Wednesday, March 31, 2010

Heavy Stack, Light Blogging

One happy consequence of the fact that I’m writing scholarly stuff again is that I’ve read a bunch of books which I want to tell you about—or compose my thoughts out loud about—and I haven’t had the chance. So I have this stack of books that I carry from my bedroom to the dining room (where I work), from a corner of a hidden shelf, to out in the open without actually composing the posts.

So, as a kind of teaser, here is the stack:
  • Teaching Community by bell hooks (purchased in Louisville at the CCCConvention last weekend)
  • Push by Sapphire (which I loved)
  • Trailer Girl by Therese Svoboda (the title novella of which is utterly stunning, though the stories that follow are less even)
  • A Coffin for Dimitrios by Eric Ambler (a great classic thriller)
  • Bird by Bird by Anne Lamott (which is really weird and disappointing)
  • A Guide to College Writing Assessment (O’Neill et al., another CCCC purchase, but one I’m unlikely to blog about here)
  • Some small press catalogs
  • And my comments on a couple dozen essays nominated for the upcoming edition of the Norton Reader

Maybe some of these will get a post of their own one day.
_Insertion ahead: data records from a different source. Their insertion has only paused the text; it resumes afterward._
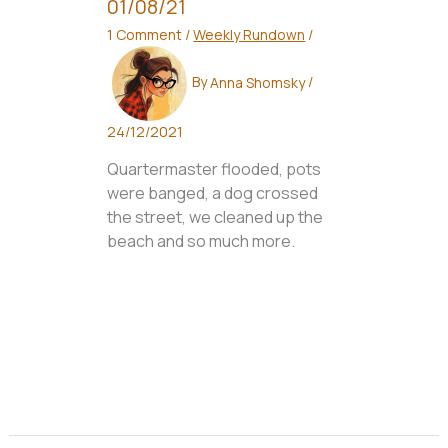
01/08/21
1 Comment
/
Weekly Rundown
/
By
Anna Shomsky
/
24/12/2021
Quartermaster flooded, pots
were banged, a dog crossed
the street, we cleaned up the
beach and so much more.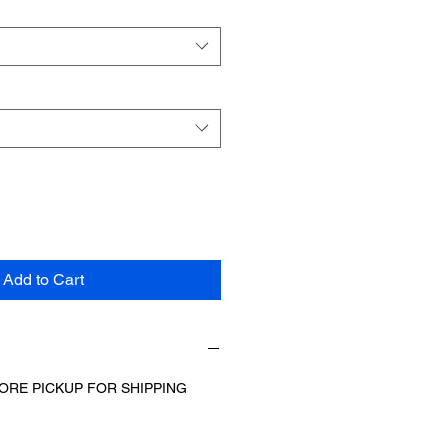
Add to Cart
ORE PICKUP FOR SHIPPING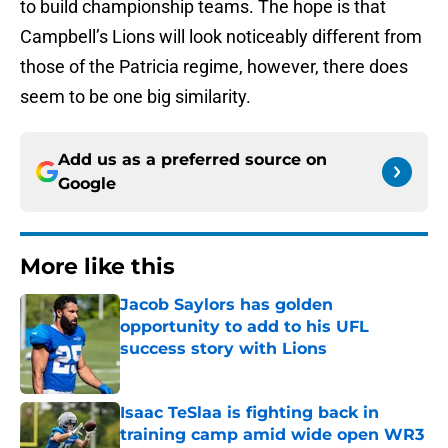
to build championship teams. The hope is that
Campbell’s Lions will look noticeably different from
those of the Patricia regime, however, there does
seem to be one big similarity.
Add us as a preferred source on
Google
More like this
Jacob Saylors has golden
opportunity to add to his UFL
success story with Lions
Published by on Invalid Date
Isaac TeSlaa is fighting back in
training camp amid wide open WR3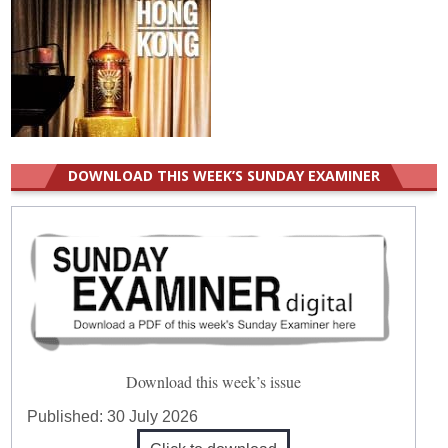
DOWNLOAD THIS WEEK’S SUNDAY EXAMINER
Download this week’s issue
Published:
30 July 2026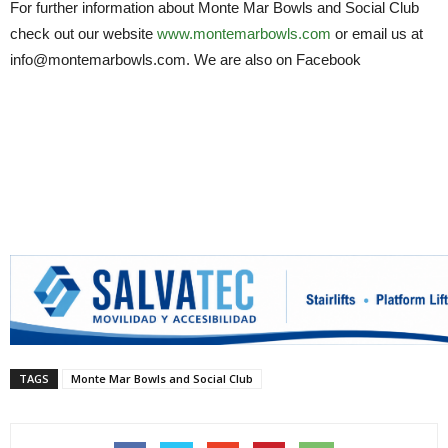
For further information about Monte Mar Bowls and Social Club
check out our website
www.montemarbowls.com
or email us at
info@montemarbowls.com. We are also on Facebook
TAGS
Monte Mar Bowls and Social Club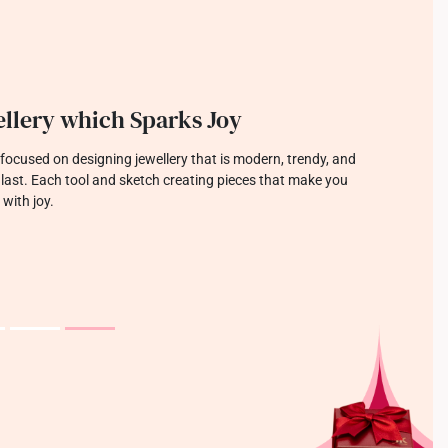
llery which Sparks Joy
focused on designing jewellery that is modern, trendy, and
o last. Each tool and sketch creating pieces that make you
 with joy.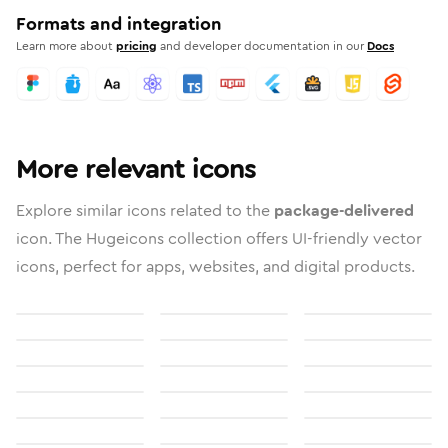
Formats and integration
Learn more about
pricing
and developer documentation in our
Docs
More relevant icons
Explore similar icons related to the
package-delivered
icon. The Hugeicons collection offers UI-friendly vector
icons, perfect for apps, websites, and digital products.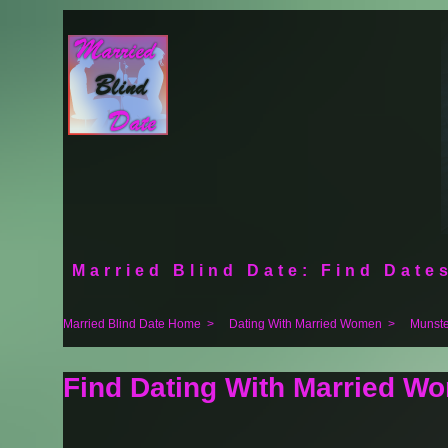
Married Blind Date: Find Dates
Married Blind Date Home
>
Dating With Married Women
>
Munste
Find Dating With Married W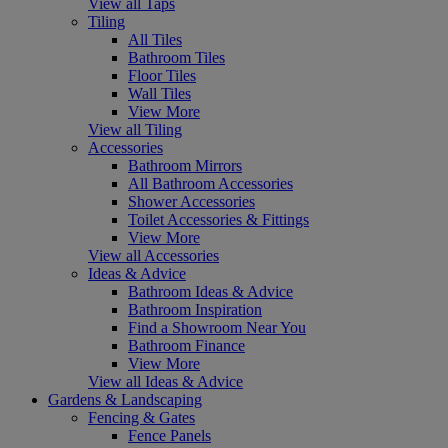
View all Taps
Tiling
All Tiles
Bathroom Tiles
Floor Tiles
Wall Tiles
View More
View all Tiling
Accessories
Bathroom Mirrors
All Bathroom Accessories
Shower Accessories
Toilet Accessories & Fittings
View More
View all Accessories
Ideas & Advice
Bathroom Ideas & Advice
Bathroom Inspiration
Find a Showroom Near You
Bathroom Finance
View More
View all Ideas & Advice
Gardens & Landscaping
Fencing & Gates
Fence Panels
But for now, I’m going back to the stacks—the Woolf stacks, that is. Time’s a-wasting.

3 comments:

ThirdCat said...

bird by bird is disappointing? Oh. I've had that on my list for years, and have been saving it for a special treat. I have a friend who swears by it...

Louise said...

Every writer I know swears by that Lamott book. I've not read it though; I think I have grown out of reading writing books. Or grown out of writing...

However, Push or rather the film based on it, Precious is one of those stories that you want to throw at people during a disappointing election campaign...read this, this is what it's really like!